管理職を含めた全員の労働時間を正確に記載した台帳を作り、本人が労働時間を閲覧できるようにします。みんなで職場の”働かせすぎ”をチェックし、長時間労働を是正する仕組みを作ります。
サービス残業には残業代を2倍にする制度を作ります。サービス残業が会社にとって「割に合わない」ものとして抑止力にします。
年間の総残業時間を360時間に制限します。
一日の勤務が終わったら次の出勤まで最低11時間の休息時間を保障します。(EU諸国では法制化)
②離職者数の公表など、職場環境が求職者に正しく伝わる情報制度を確立します。
ブラック企業の特徴は大量採用、大量解雇です。企業が、採用数と離職数を公表するようにします。

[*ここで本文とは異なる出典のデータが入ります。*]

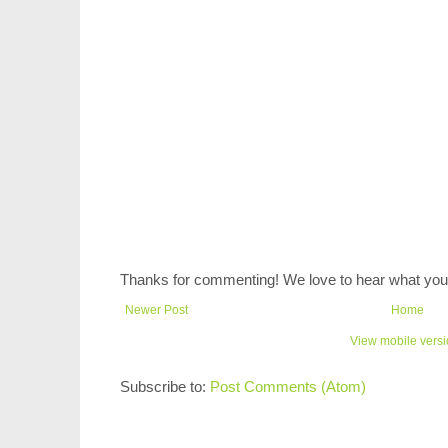
Thanks for commenting! We love to hear what you 
Newer Post
Home
View mobile vers
Subscribe to:
Post Comments (Atom)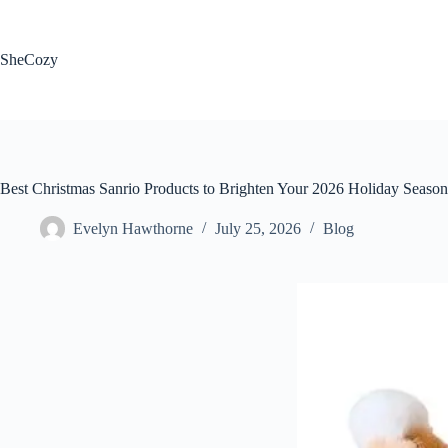
Skip
to
content
SheCozy
Best Christmas Sanrio Products to Brighten Your 2026 Holiday Season
Evelyn Hawthorne
July 25, 2026
Blog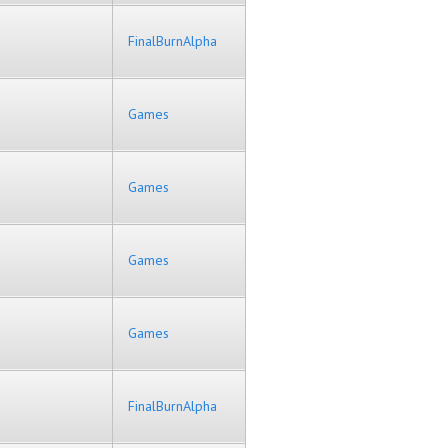
FinalBurnAlpha
Games
Games
Games
Games
FinalBurnAlpha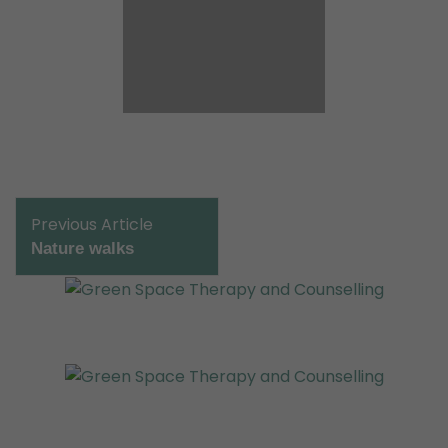
Post
Previous Article
Navigation
Nature walks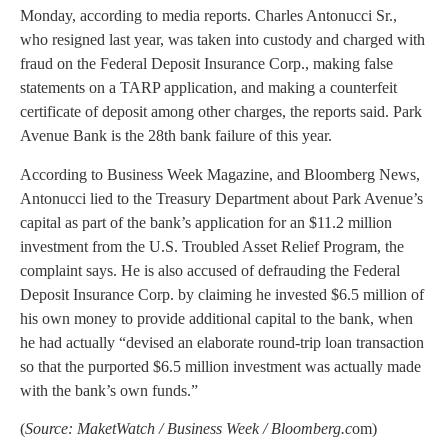
Monday, according to media reports. Charles Antonucci Sr.,
who resigned last year, was taken into custody and charged with
fraud on the Federal Deposit Insurance Corp., making false
statements on a TARP application, and making a counterfeit
certificate of deposit among other charges, the reports said. Park
Avenue Bank is the 28th bank failure of this year.
According to Business Week Magazine, and Bloomberg News,
Antonucci lied to the Treasury Department about Park Avenue’s
capital as part of the bank’s application for an $11.2 million
investment from the U.S. Troubled Asset Relief Program, the
complaint says. He is also accused of defrauding the Federal
Deposit Insurance Corp. by claiming he invested $6.5 million of
his own money to provide additional capital to the bank, when
he had actually “devised an elaborate round-trip loan transaction
so that the purported $6.5 million investment was actually made
with the bank’s own funds.”
(
Source: MaketWatch / Business Week / Bloomberg.c
om)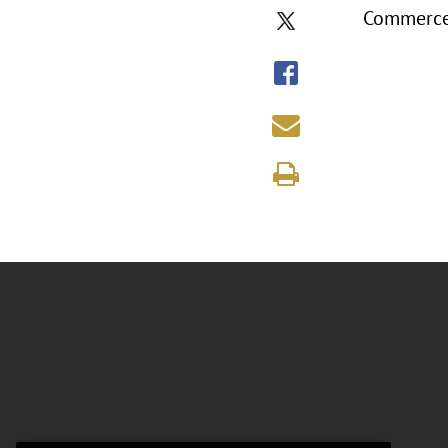
Commerc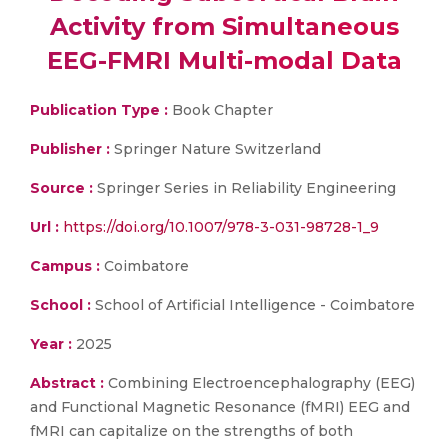
Activity from Simultaneous
EEG-FMRI Multi-modal Data
Publication Type :
Book Chapter
Publisher :
Springer Nature Switzerland
Source :
Springer Series in Reliability Engineering
Url :
https://doi.org/10.1007/978-3-031-98728-1_9
Campus :
Coimbatore
School :
School of Artificial Intelligence - Coimbatore
Year :
2025
Abstract :
Combining Electroencephalography (EEG)
and Functional Magnetic Resonance (fMRI) EEG and
fMRI can capitalize on the strengths of both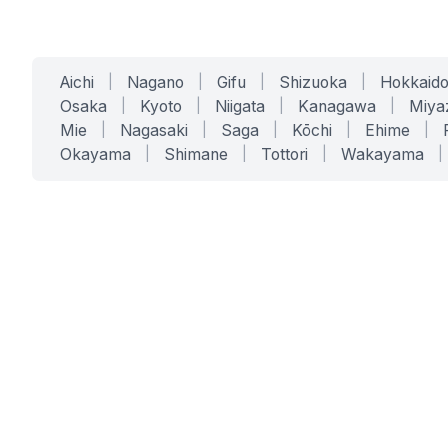
Aichi
|
Nagano
|
Gifu
|
Shizuoka
|
Hokkaid
Osaka
|
Kyoto
|
Niigata
|
Kanagawa
|
Miya
Mie
|
Nagasaki
|
Saga
|
Kōchi
|
Ehime
|
Okayama
|
Shimane
|
Tottori
|
Wakayama
|
SERVICES
SOLUTIONS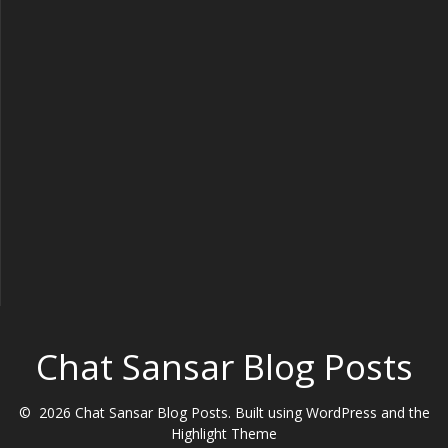
Chat Sansar Blog Posts
© 2026 Chat Sansar Blog Posts. Built using WordPress and the
Highlight Theme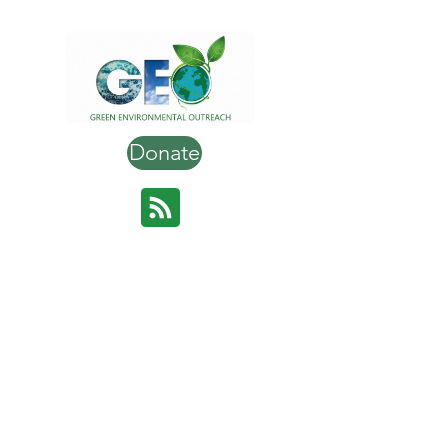
Donate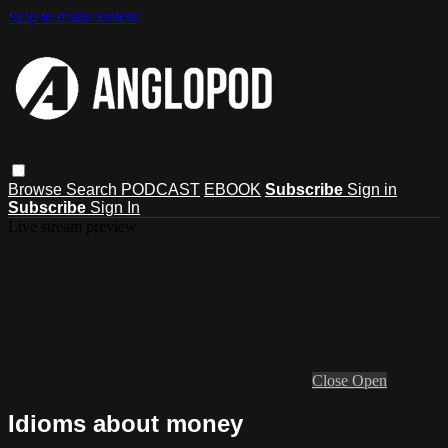
Skip to main content
Browse
Search
PODCAST
EBOOK
Subscribe
Sign in
Subscribe
Sign In
Live stream preview
Close
Open
Idioms about money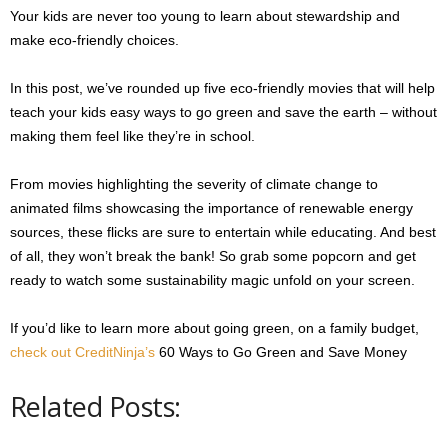
Your kids are never too young to learn about stewardship and
make eco-friendly choices.
In this post, we’ve rounded up five eco-friendly movies that will help
teach your kids easy ways to go green and save the earth – without
making them feel like they’re in school.
From movies highlighting the severity of climate change to
animated films showcasing the importance of renewable energy
sources, these flicks are sure to entertain while educating. And best
of all, they won’t break the bank! So grab some popcorn and get
ready to watch some sustainability magic unfold on your screen.
If you’d like to learn more about going green, on a family budget,
check out CreditNinja’s
60 Ways to Go Green and Save Money
Related Posts: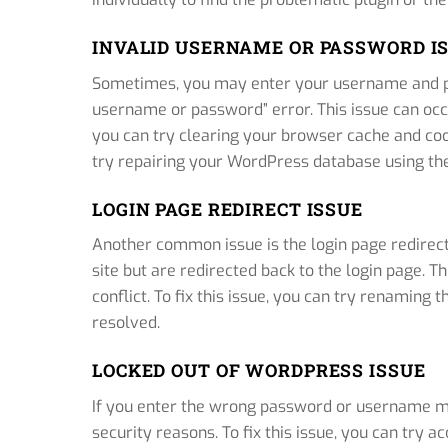
INVALID USERNAME OR PASSWORD I
Sometimes, you may enter your username and pa
username or password” error. This issue can occur
you can try clearing your browser cache and coo
try repairing your WordPress database using the b
LOGIN PAGE REDIRECT ISSUE
Another common issue is the login page redirect
site but are redirected back to the login page. Th
conflict. To fix this issue, you can try renaming th
resolved.
LOCKED OUT OF WORDPRESS ISSUE
If you enter the wrong password or username mu
security reasons. To fix this issue, you can try 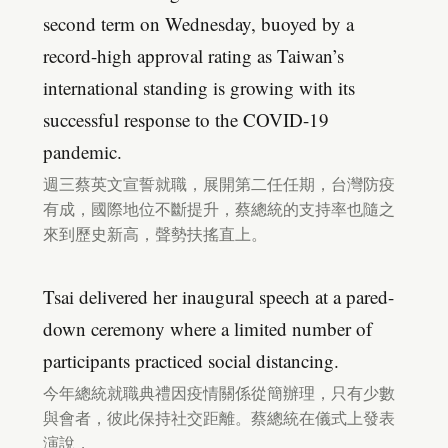
second term on Wednesday, buoyed by a
record-high approval rating as Taiwan’s
international standing is growing with its
successful response to the COVID-19
pandemic.
週三蔡英文宣誓就職，展開第二任任期，台灣防疫
有成，國際地位不斷提升，蔡總統的支持率也隨之
來到歷史新高，聲勢扶搖直上。
Tsai delivered her inaugural speech at a pared-
down ceremony where a limited number of
participants practiced social distancing.
今年總統就職典禮因疫情關係從簡辦理，只有少數
與會者，彼此保持社交距離。蔡總統在儀式上發表
演說，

求職者が、ブラック企業であるかどうかであるかの問い合わせに対し、ハローワーク等公的機関が応じるようにします。
フリーペーパーなどの求人広告では、残業代込の賃金総額など労働条件を正確に明記していない広告が横行しています。給料を高額に見せかける誇大広告や虚偽記載を禁止します。
③パワーハラスメントをやめさせます。
達成できないノルマを課して精神疾患や過労死に追い込んだり「追い出し部屋」に隔離し、繰り返しの面談で退職を強要するようなパワハラをやめさせます。
提案理由~ブラック企業問題は日本社会にとって緊急課題だからです
第1は、若者を使い捨て・使いつぶす働かせ方を放置する事ができないからです。
ブラック企業では、採用した労働者を過重な労働に駆り立て、次々と退職に追い込むという、大量採用、大量離職・解雇を前提にした経営が行われています。
会社や上司の命令に「絶対服従」させるために、暴行などの身体的攻撃、暴言、侮辱、脅迫による精神的な攻撃など、パワーハラスメントも横行しています。深夜まで必死で働かないと、とても達成できない過大な目標や仕事量を押し付け、長時間過密労働に駆り立てることも常態化しています。こうした中で、多くの若者が心と身体の健康を壊して退職に追い込まれていきます。
目先の利益や経営者一族に巨額の富をもたらすために、こんな働かせ方を強いることは許されません。どんな企業であれ、そこで働く人たちの生活と権利、人間としての尊厳が踏みにじられているときに、それを是正する事は政治の責任です。
第2は、ブラック企業を放置すれば、日本全体の労働条件の悪化をもたらし、日本の企業経営とそこで働く全ての人たちの生活に、大きな被害をもたらすからです。
ブラック企業は、特定の企業の問題ではありません。放置すれば「普通の会社」は、違法行為や非人間的な働かせ方で低コストを実現するブラック企業に淘汰(とうた)されてしまいます。対抗上「ブラックな働き方」を押し付ける企業が増えていく事になります。
すでにITなどの新興産業から始まり、飲食などサービス業、衣料品、運送など様々な産業や分野の大企業に広がっており、その規制は日本社会と経済にとっても急務です。